Before 1971: gold anchored the dollar anchored world trade. After 1971: a tower of derivative claims piled on severed foundations — and permanent backwardation as the terminal horizon.
The Mechanism
Gold Standard
Free coinage + gold bonds
Interest rates stable at minimum
Irredeemable Currency
No gold anchor
Interest rates gyrate + rise
Under gold:
Debt remains bounded
Governments can borrow, but gold bonds discipline the cost
Without gold:
The Tower of Babel
Total indebtedness can only rise — default or depreciation are the only exits
Section Guide
Introduction
The 1971 severance of money from gold had two immediate, ignored consequences: the world lost the ability to reduce total indebtedness through normal payments, and countries lost the option to balance current accounts.

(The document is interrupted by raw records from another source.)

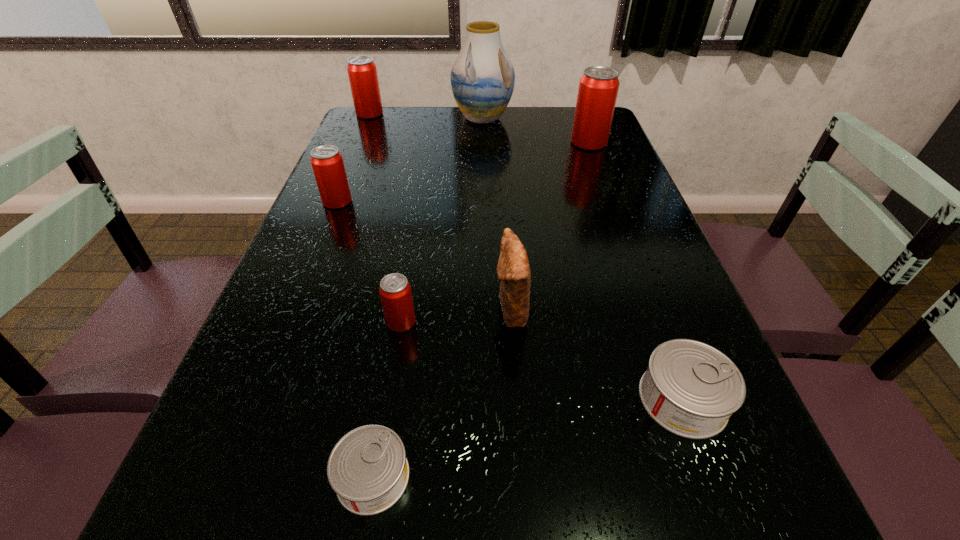 This screenshot has height=540, width=960. I want to click on the seventh farthest object, so click(691, 389).

You are a GUI agent. You are given a task and a screenshot of the screen. Output one action in this format:
    pyautogui.click(x=<x>, y=<y>)
    Task: Click on the seventh tallest object
    This screenshot has width=960, height=540.
    Given the screenshot: What is the action you would take?
    pyautogui.click(x=691, y=389)

Where is `the shortest can`? This screenshot has height=540, width=960. the shortest can is located at coordinates (368, 470).

Identify the location of the left silver can. The width and height of the screenshot is (960, 540). (368, 470).

Find the location of a particular element. The image size is (960, 540). blank space located 0.350m on the front of the vase is located at coordinates (483, 192).

The height and width of the screenshot is (540, 960). In order to click on free space located 0.390m on the front of the rightmost red can in this screenshot , I will do `click(621, 230)`.

Locate an element on the screen. This screenshot has width=960, height=540. free region located on the right of the farthest red can is located at coordinates (466, 114).

You are a GUI agent. You are given a task and a screenshot of the screen. Output one action in this format:
    pyautogui.click(x=<x>, y=<y>)
    Task: Click on the vacant point located on the open side of the clutch bag
    The height and width of the screenshot is (540, 960).
    Given the screenshot: What is the action you would take?
    pyautogui.click(x=386, y=309)

You are a GUI agent. You are given a task and a screenshot of the screen. Output one action in this format:
    pyautogui.click(x=<x>, y=<y>)
    Task: Click on the free space located on the open side of the clutch bag
    
    Given the screenshot: What is the action you would take?
    pyautogui.click(x=366, y=309)

The height and width of the screenshot is (540, 960). What are the coordinates of `vacant space situated on the open side of the clutch bag` in the screenshot? It's located at (311, 309). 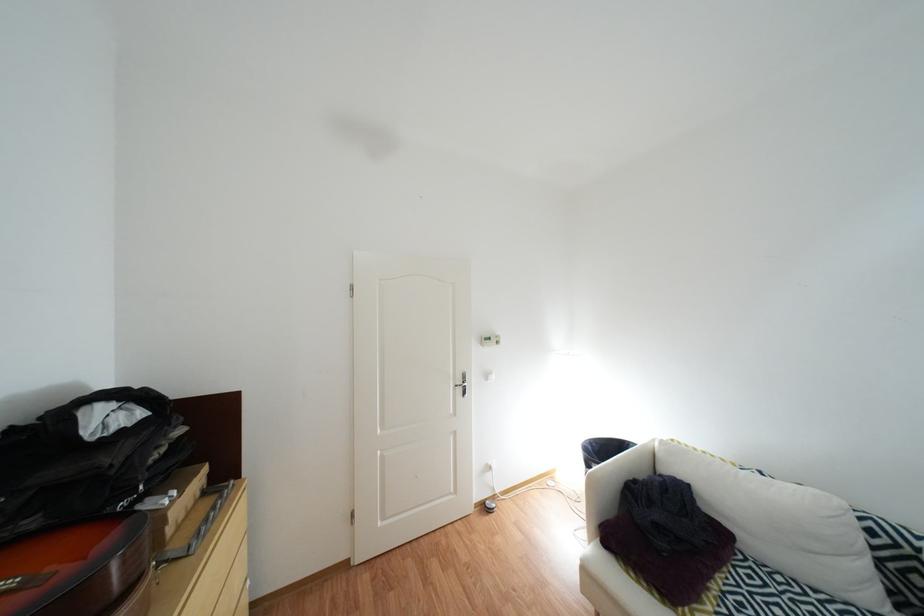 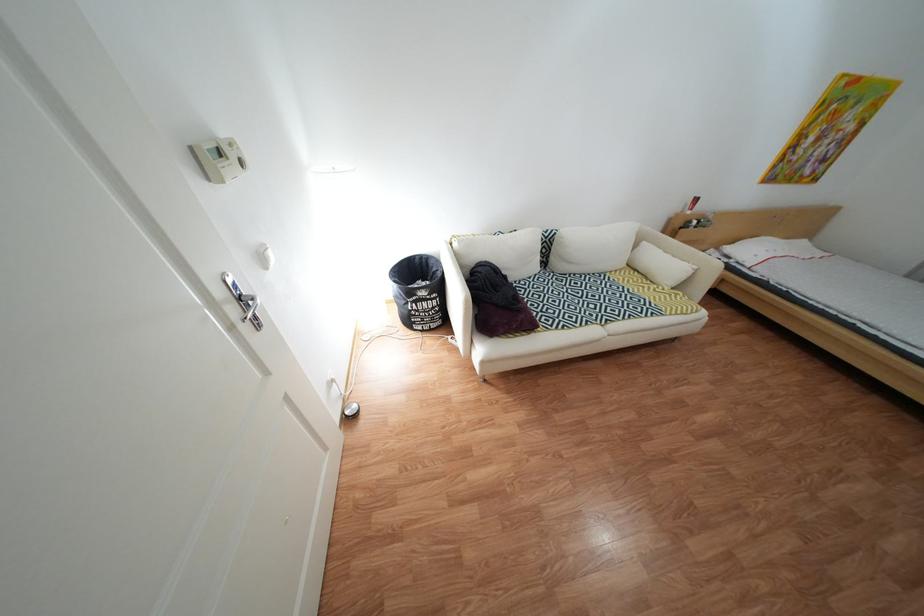 Locate, in the second image, the point that corresponds to the point at 756,546 in the first image.

(525, 281) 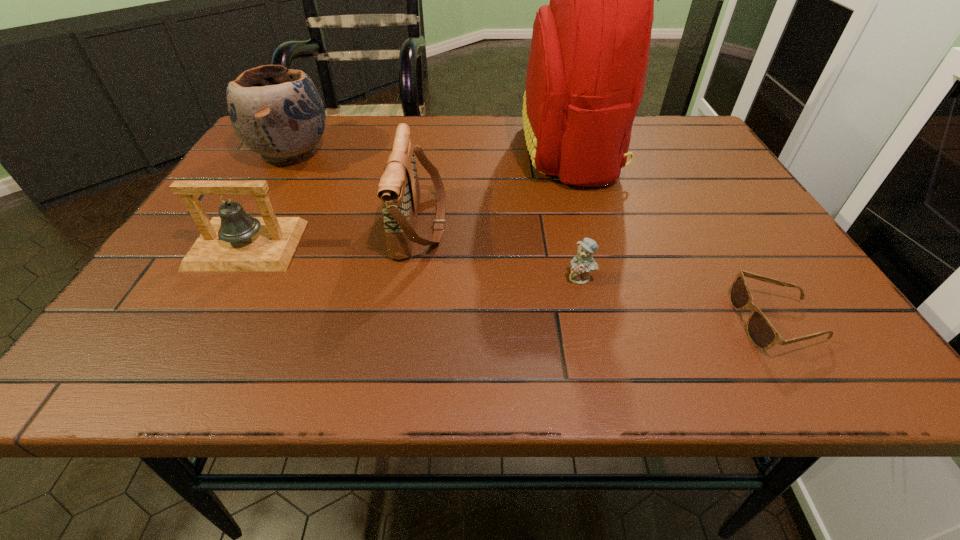 Where is `the tallest object`? the tallest object is located at coordinates (589, 55).

Find the location of a particular element. pottery is located at coordinates (276, 112).

Identify the location of shoulder bag. point(399,190).

Identify the location of the fourth tallest object. (235, 241).

Locate an element on the screen. This screenshot has width=960, height=540. teddy bear is located at coordinates (583, 263).

The height and width of the screenshot is (540, 960). Identify the location of the shortest object. (763, 335).

I want to click on the nearest object, so click(763, 335).

The height and width of the screenshot is (540, 960). What are the coordinates of `vacant space located 0.270m on the front-facing side of the backpack` in the screenshot? It's located at [415, 150].

The height and width of the screenshot is (540, 960). I want to click on free space located 0.320m on the front-facing side of the backpack, so click(396, 150).

Where is `free spot located on the front-facing side of the backpack`? Image resolution: width=960 pixels, height=540 pixels. free spot located on the front-facing side of the backpack is located at coordinates (454, 150). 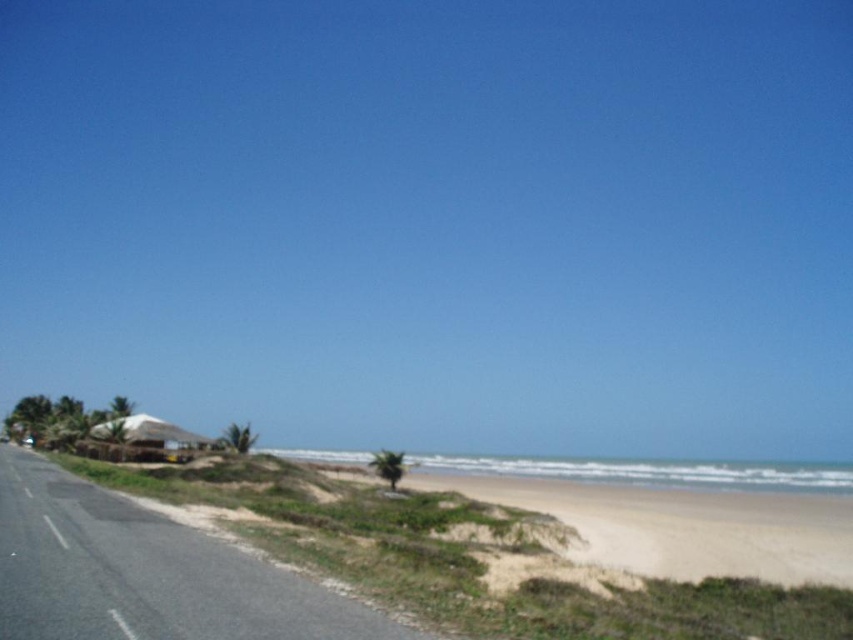 Between light beige sand at lower right and white thatched hut at lower left, which one appears on the right side from the viewer's perspective?

light beige sand at lower right

Which is in front, point (723, 568) or point (96, 436)?

Point (723, 568) is in front.

Which is behind, point (578, 504) or point (141, 416)?

The point (141, 416) is behind.

This screenshot has height=640, width=853. Find the location of `light beige sand at lower right`. light beige sand at lower right is located at coordinates (677, 524). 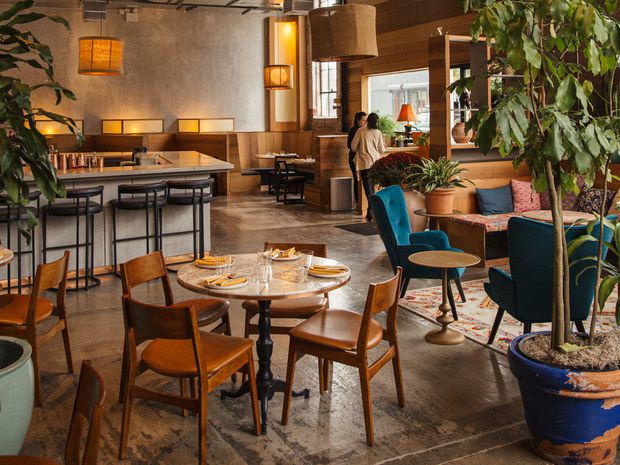 I want to click on napkins, so click(232, 280), click(327, 270), click(285, 249), click(206, 258). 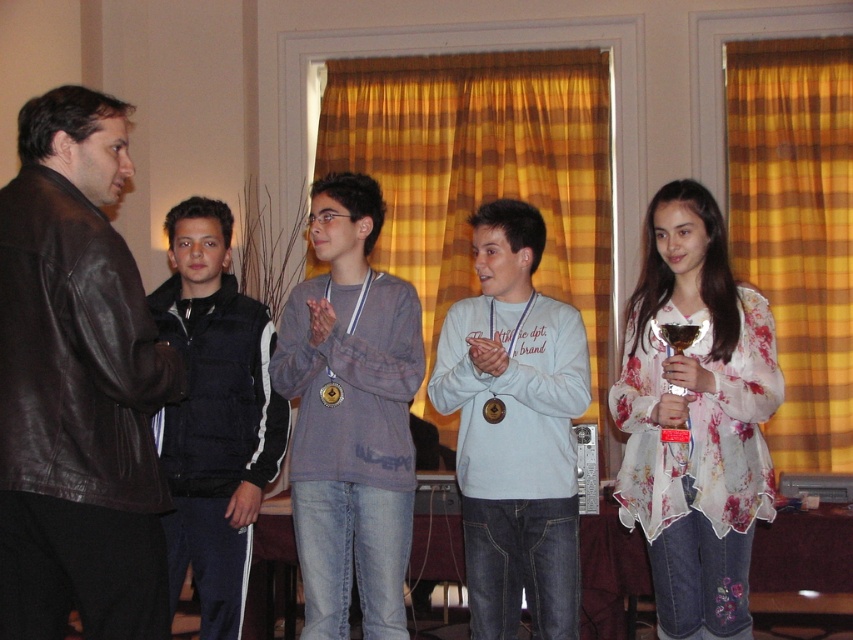 Question: Among these points, which one is nearest to the camera?

Choices:
 (A) (544, 560)
 (B) (392, 634)
 (C) (73, 396)

Answer: (C)

Question: Does brown leather jacket at left appear on the right side of black synthetic jacket at left?

Choices:
 (A) yes
 (B) no

Answer: (B)

Question: Where is floral sheer blouse at center located in relation to matte gray sweater at center in the image?

Choices:
 (A) below
 (B) above

Answer: (A)

Question: Can you confirm if matte gray sweater at center is smaller than black synthetic jacket at left?

Choices:
 (A) yes
 (B) no

Answer: (B)

Question: Which point is closer to the camera?

Choices:
 (A) matte gray sweater at center
 (B) light blue cotton shirt at center
 (C) brown leather jacket at left

Answer: (C)

Question: Which point is farther to the camera?

Choices:
 (A) light blue cotton shirt at center
 (B) floral sheer blouse at center

Answer: (A) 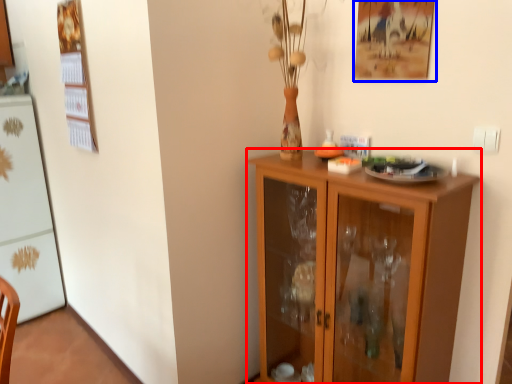 Question: Among these objects, which one is nearest to the camera, cupboard (highlighted by a red box) or picture frame (highlighted by a blue box)?

Choices:
 (A) cupboard
 (B) picture frame

Answer: (A) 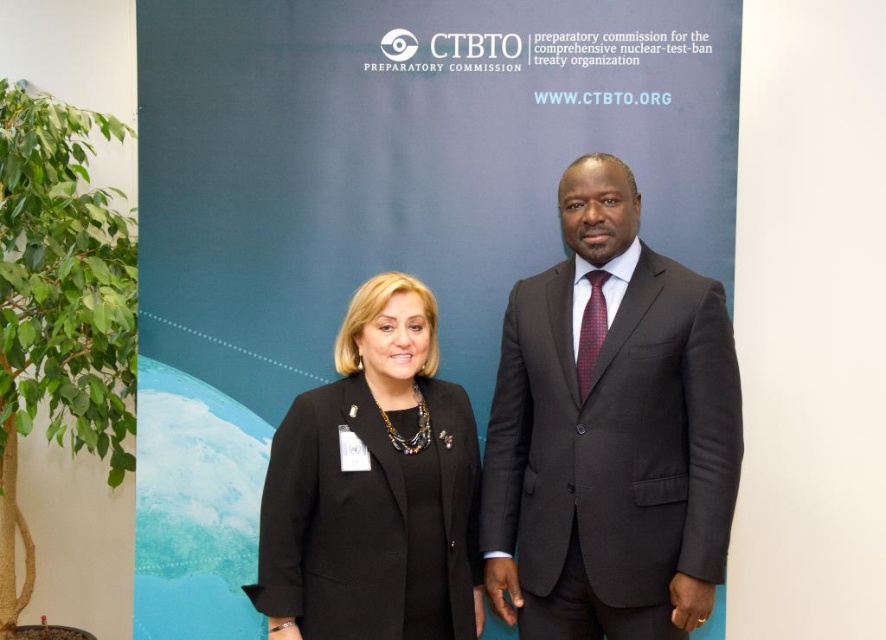 From the picture: Between blue fabric banner at center and black fabric jacket at center, which one is positioned higher?

Positioned higher is blue fabric banner at center.

Who is shorter, blue fabric banner at center or black fabric jacket at center?

black fabric jacket at center

Is point (192, 83) positioned after point (387, 592)?

That is True.

The image size is (886, 640). I want to click on blue fabric banner at center, so (x=375, y=212).

Is blue fabric banner at center to the right of dark gray suit at center from the viewer's perspective?

In fact, blue fabric banner at center is to the left of dark gray suit at center.

Is point (509, 204) farther from viewer compared to point (587, 474)?

Yes, point (509, 204) is behind point (587, 474).

Who is more distant from viewer, (224, 515) or (616, 336)?

The point (224, 515) is behind.

I want to click on blue fabric banner at center, so click(x=375, y=212).

Does dark gray suit at center have a lesser height compared to black fabric jacket at center?

In fact, dark gray suit at center may be taller than black fabric jacket at center.

Does dark gray suit at center appear under black fabric jacket at center?

Actually, dark gray suit at center is above black fabric jacket at center.

Who is more distant from viewer, (x=684, y=467) or (x=371, y=426)?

Every dollar paid to retire a debt is merely transferred to another debtor — never extinguished.
1 — A Brief History of Money
From Menger's marginal utility to the demise of bimetallism: Fekete traces how gold's constant marginal utility made it uniquely suited to be money, how plunder (ancient and modern) corrupted monetary standards, and how the market — not governments — demonetized silver in the 1870s.
2 — Towards a New Theory of Interest
The heart of the essay. Fekete introduces the concept of "squaring the diagonal" — the exchange of present income for future wealth — and shows that the interest rate under a gold standard is held at its natural minimum. Without gold, rates gyrate and destroy capital.
4 — Whither Gold?
The policy prescription. Fekete argues for reopening the Mint to gold coinage, reintroducing gold-bonded government debt, and restoring the real bills market. Until then, the debt tower's collapse is only a matter of time.